Fill in your **NAME** and **AEM** below:

In [None]:
NAME = "Βασίλειος Παπαστέργιος"
AEM = "3651"

---

# Assignment 3 - Ensemble Methods #

Welcome to your third assignment. This exercise will test your understanding on Ensemble Methods.

In [None]:
# Always run this cell
import numpy as np
import pandas as pd

# USE THE FOLLOWING RANDOM STATE FOR YOUR CODE
RANDOM_STATE = 42

## Download the Dataset ##
Download the dataset using the following cell or from this [link](https://github.com/sakrifor/public/tree/master/machine_learning_course/EnsembleDataset) and put the files in the same folder as the .ipynb file.
In this assignment you are going to work with a dataset originated from the [ImageCLEFmed: The Medical Task 2016](https://www.imageclef.org/2016/medical) and the **Compound figure detection** subtask. The goal of this subtask is to identify whether a figure is a compound figure (one image consists of more than one figure) or not. The train dataset consits of 4197 examples/figures and each figure has 4096 features which were extracted using a deep neural network. The *CLASS* column represents the class of each example where 1 is a compoung figure and 0 is not.


In [None]:
import urllib.request
url_train = 'https://github.com/sakrifor/public/raw/master/machine_learning_course/EnsembleDataset/train_set.csv'
filename_train = 'train_set.csv'
urllib.request.urlretrieve(url_train, filename_train)
url_test = 'https://github.com/sakrifor/public/raw/master/machine_learning_course/EnsembleDataset/test_set_noclass.csv'
filename_test = 'test_set_noclass.csv'
urllib.request.urlretrieve(url_test, filename_test)

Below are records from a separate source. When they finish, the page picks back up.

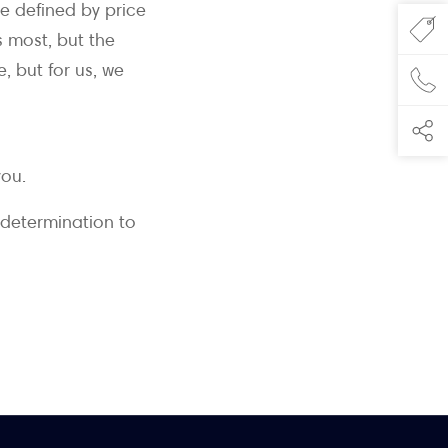
e defined by price
s most, but the
, but for us, we
you.
 determination to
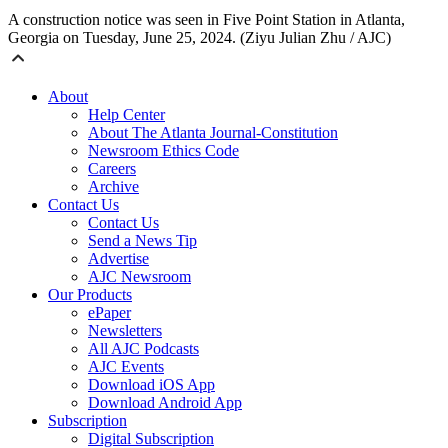
A construction notice was seen in Five Point Station in Atlanta,
Georgia on Tuesday, June 25, 2024. (Ziyu Julian Zhu / AJC)
About
Help Center
About The Atlanta Journal-Constitution
Newsroom Ethics Code
Careers
Archive
Contact Us
Contact Us
Send a News Tip
Advertise
AJC Newsroom
Our Products
ePaper
Newsletters
All AJC Podcasts
AJC Events
Download iOS App
Download Android App
Subscription
Digital Subscription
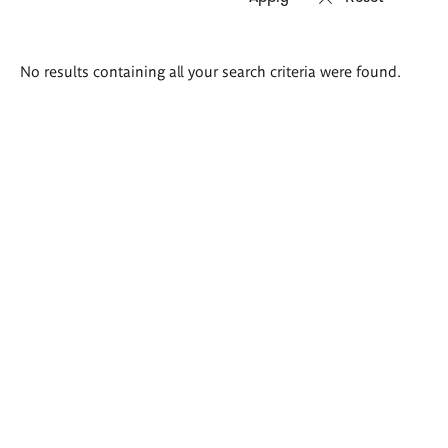
Search
No results containing all your search criteria were found.
results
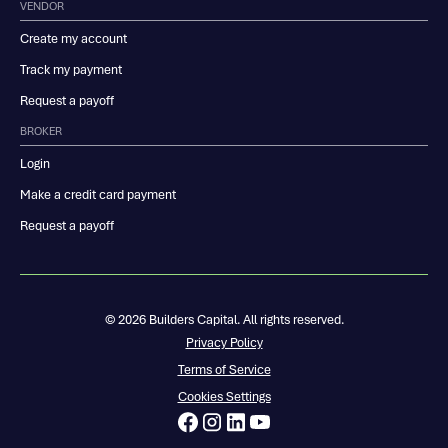
VENDOR
Create my account
Track my payment
Request a payoff
BROKER
Login
Make a credit card payment
Request a payoff
© 2026 Builders Capital. All rights reserved.
Privacy Policy
Terms of Service
Cookies Settings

('test_set_noclass.csv', <http.client.HTTPMessage at 0x7f11ec90c820>)

In [None]:
# Run this cell to load the data
train_set = pd.read_csv("train_set.csv").sample(frac=1).reset_index(drop=True)
train_set.head()
X = train_set.drop(columns=['CLASS'])
y = train_set['CLASS'].values

In [None]:
!pip install -U imbalanced-learn

Looking in indexes: https://pypi.org/simple, https://us-python.pkg.dev/colab-wheels/public/simple/


The following code will reduce the number of instances, dealing with the small imbalance of the dataset, as well as reducing the size of the dataset!

In [None]:
from collections import Counter
from imblearn.under_sampling import NeighbourhoodCleaningRule, RandomUnderSampler

ncr = NeighbourhoodCleaningRule()
X_res, y_res = ncr.fit_resample(X, y)
rus = RandomUnderSampler(random_state=42)
X_res, y_res = rus.fit_resample(X_res, y_res)
print('Resampled dataset shape %s' % Counter(y_res))
X = X_res
y = y_res

Resampled dataset shape Counter({0: 1687, 1: 1687})


## 1.0 Testing different ensemble methods ##
In this part of the assignment you are asked to create and test different ensemble methods using the train_set.csv dataset. You should use **5-fold cross validation** for your tests and report the average f-measure weighted and balanced accuracy of your models. You can use [cross_validate](https://scikit-learn.org/stable/modules/generated/sklearn.model_selection.cross_validate.html#sklearn.model_selection.cross_validate) and select both metrics to be measured during the evaluation.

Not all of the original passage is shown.